(Saved entries)
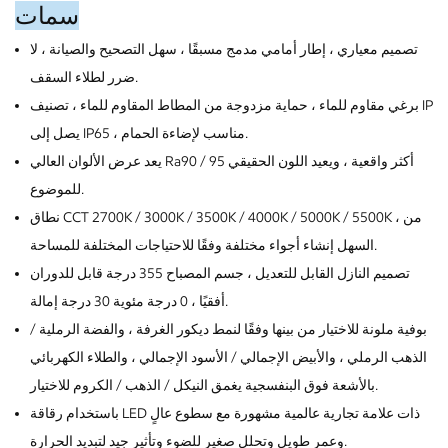
سمات
تصميم معياري ، إطار أمامي مدمج مسبقًا ، سهل التصحيح والصيانة ، لا
ضرر لطلاء السقف.
برغي مقاوم للماء ، حماية مزدوجة من المطاط المقاوم للماء ، تصنيف IP
يصل إلى IP65 ، مناسب لإضاءة الحمام.
يعد عرض الألوان العالي Ra90 / 95 أكثر واقعية ، ويعيد اللون الحقيقي
للموضوع.
نطاق CCT 2700K / 3000K / 3500K / 4000K / 5000K / 5500K ، من
السهل إنشاء أجواء مختلفة وفقًا للاحتياجات المختلفة للمساحة.
تصميم النازل القابل للتعديل ، جسم المصباح 355 درجة قابل للدوران
أفقيًا ، 0 درجة مئوية 30 درجة إمالة.
بوفية ملونة للاختيار من بينها وفقًا لنمط ديكور الغرفة ، والفضة الرملية /
الذهب الرملي ، والأبيض الإجمالي / الأسود الإجمالي ، والطلاء الكهربائي
بالأشعة فوق البنفسجية يغمق النيكل / الذهب / الكروم للاختيار.
باستخدام رقاقة LED ذات علامة تجارية عالمية مشهورة مع سطوع عالٍ
وعمر طويل وتحلل صغير للضوء وتأثير جيد لتبديد الحرارة.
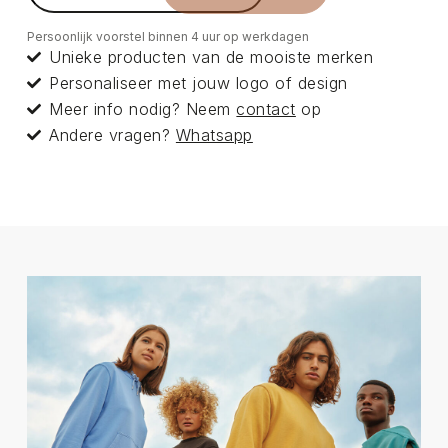
Persoonlijk voorstel binnen 4 uur op werkdagen
Unieke producten van de mooiste merken
Personaliseer met jouw logo of design
Meer info nodig? Neem
contact
op
Andere vragen?
Whatsapp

_Brief_
Find every line in the records above that holds the word "الذهب", and copy each one.

_Problem solution_
الذهب الرملي ، والأبيض الإجمالي / الأسود الإجمالي ، والطلاء الكهربائي
بالأشعة فوق البنفسجية يغمق النيكل / الذهب / الكروم للاختيار.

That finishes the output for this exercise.